Tak Mungkin Kami Meninggalkan Kelas Bawah

Big Banner

BOGOR, KOMPAS.com – Ada idealisme yang tetap dipegang teguh oleh pengembang ini, yakni membangun rumah murah untuk kalangan masyarakat berpenghasilan rendah (MBR).

Selama 22 tahun kiprahnya sejak 1993, ISPI Group tercatat telah memberikan kontribusi sebanyak 30.000 unit rumah yang didedikasikan khusus untuk MBR.

Tahun ini pun, saat pasar properti tengah lesu akibat perlambatan ekonomi, ISPI Group masih mau merilis rumah-rumah subsidi dengan Fasilitas Likuiditas Pembiayaan perumahan (FLPP) sebanyak 200 unit.

Rumah FLPP bertajuk klaster Amarylis ini dibanderol seharga Rp 126 juta dengan tipe 23/60. Lokasinya berada di dalam kawasan pengembangan Mutiara Venezia Residences, Cileungsi, Kabupaten Bogor.

Tak percuma ISPI Group menyasar segmen pasar ini. Belum lagi hari berganti sejak pendaftaran nomor urut pemesanan (NUP) dibuka Sabtu pagi (28/11/2015), sudah diperebutkan oleh 323 konsumen.

“Tak mungkin kami meninggalkan kelas bawah. Ceruk pasarnya besar. Sejak 22 tahun lalu, kami selalu mengalokasikan lahan untuk dikembangkan rumah murah di proyek-proyek yang kami bangun,” tutur Komisaris Utama ISPI Group Preadi Ekarto kepada Kompas.com.

Preadi menuturkan, walau margin keuntungan tipis, namun membangun rumah bagi MBR justru menghidupkan kawasan pengembangan.

Prinsip hunian berimbang 1:2:3 pada dasarnya adalah mengintegrasikan kalangan masyarakat dengan strata dan status sosial ekonomi berbeda dalam satu kawasan agar tercipta harmoni dan keseimbangan.

“Jadi, meski terdapat rumah murah, tapi kami membangun lingkungan, fasilitas, dan sarana lainnya dengan standar kualitas untuk kelas menengah atas,” imbuh Preadi.

Tahun depan, selain melansir hunian vertikal di Kelapa Gading, Jakarta Utara, Depok, dan Bekasi Barat, ISPI Group juga masih akan membangun rumah murah subsidi.

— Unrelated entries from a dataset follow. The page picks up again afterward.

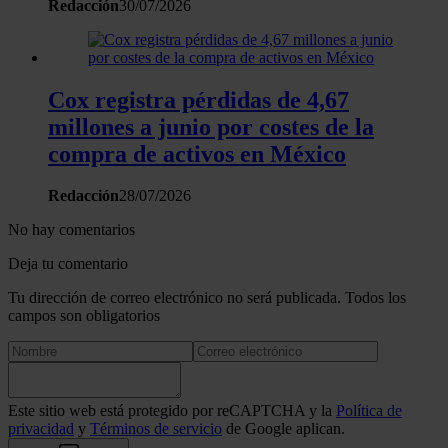
Redacción
30/07/2026
Cox registra pérdidas de 4,67
millones a junio por costes de la
compra de activos en México
Redacción
28/07/2026
No hay comentarios
Deja tu comentario
Tu dirección de correo electrónico no será publicada. Todos los
campos son obligatorios
Este sitio web está protegido por reCAPTCHA y la
Política de
privacidad
y
Términos de servicio
de Google aplican.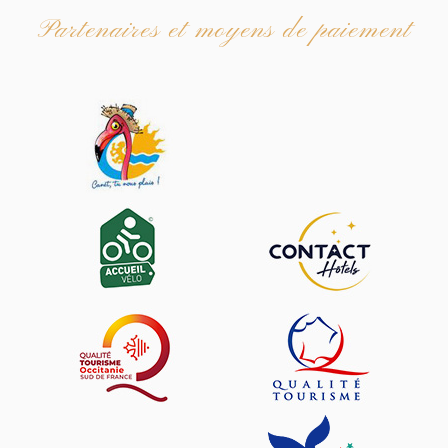
Partenaires et moyens de paiement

“Jumlahnya 400 unit tersebar di Bekasi dan Cikarang. Lokasinya menempel di proyek-proyek yang sudah ada,” tandas Preadi.

Adapun rencana proyek rumah komersial yang akan segera direalisasikan tahun 2016 mendatang adalah Mutiara Bogor 3. Lokasinya di Jl Soleh Iskandar Dinata dengan luas lahan 15 hektar.

Preadi optimistis, jika semua dibangun target penjualan tahun depan senilai Rp 500 miliar bakal terwujud. Terlebih government spending atau belanja pemerintah di sektor infratsruktur kembali digenjot.